Friday, Nov. 19, 2010
ARCHITECTURE EXHIBIT FEATURES LETAROUILLY'S 'EDIFICES DE ROME MODERNE'
MANHATTAN -- The buildings of renaissance and baroque Rome are getting a closer look.
"A Comparative Analysis of Letarouilly's 'Edifices de Rome Moderne' -- Then and Now" will be shown in the Chang Gallery of Seaton Hall at Kansas State University from Nov. 29 to Jan. 21, 2011. The exhibit is sponsored by the College of Architecture, Planning and Design.
The exhibit features the reproductions of engravings and original photographs documenting buildings of renaissance and baroque Rome as depicted by Paul Marie Letarouilly in his three-volume "Edifices de Rome Moderne." The exhibit locates and documents the existing structures and the present state of the buildings depicted in Letarouilly's 354 plates, illustrating both historic changes and original misrepresentations.

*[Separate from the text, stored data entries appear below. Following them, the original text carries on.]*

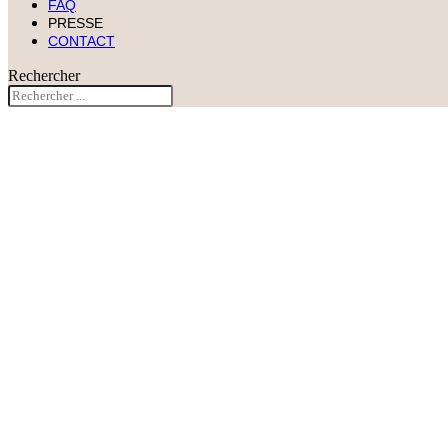
FAQ
PRESSE
CONTACT
Rechercher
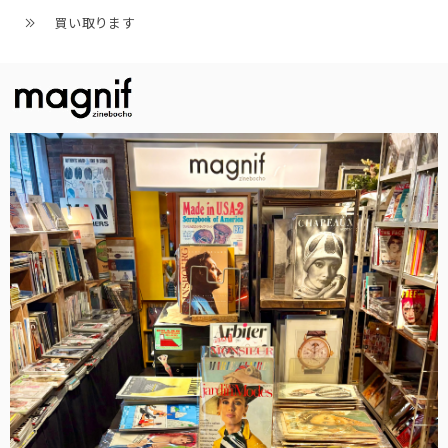
買い取ります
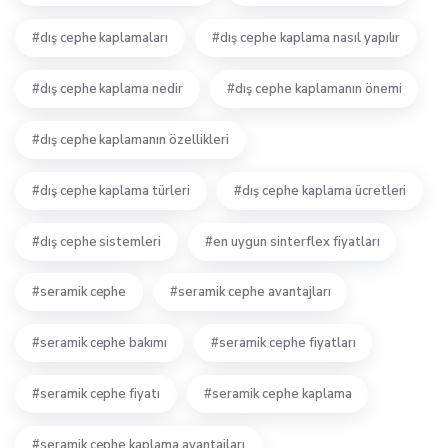
dış cephe kaplamaları
dış cephe kaplama nasıl yapılır
dış cephe kaplama nedir
dış cephe kaplamanın önemi
dış cephe kaplamanın özellikleri
dış cephe kaplama türleri
dış cephe kaplama ücretleri
dış cephe sistemleri
en uygun sinterflex fiyatları
seramik cephe
seramik cephe avantajları
seramik cephe bakımı
seramik cephe fiyatları
seramik cephe fiyatı
seramik cephe kaplama
seramik cephe kaplama avantajları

The main body of research for the exhibit was done from 2003-2006 by Kevin J. Hinders and research assistants from the School of Architecture at University of Illinois Urbana-Champaign.
Letarouilly's "Edifices de Rome Moderne" is considered one of the most widely consulted plate books of the 19th century, serving generations of architects at the Ecole des Beaux-Arts and in American architectural offices. The compendium of plans and facades is both of historical interest to and practical application of the building needs of the expanding metropolises of the late 19th and early 20th centuries.
Letarouilly published Volume I in 1840 and Volume 2 in 1850; Volume 3 was published in 1857, two years after his death. A companion publication, "Table of Materials," was published to go with the set in 1857. The engravings were so popular that Volume 1 was substantially upgraded and reprinted in 1851. The enhanced renderings in the 1851 version became the basis for all subsequent versions of the publication.
The Chang Gallery is free and open to the public weekdays from 8 a.m. to 5 p.m. It is closed between Christmas and New Year's Day, as well as on weekday holidays. Funding for this exhibit is provided by the K-State student fine arts fee.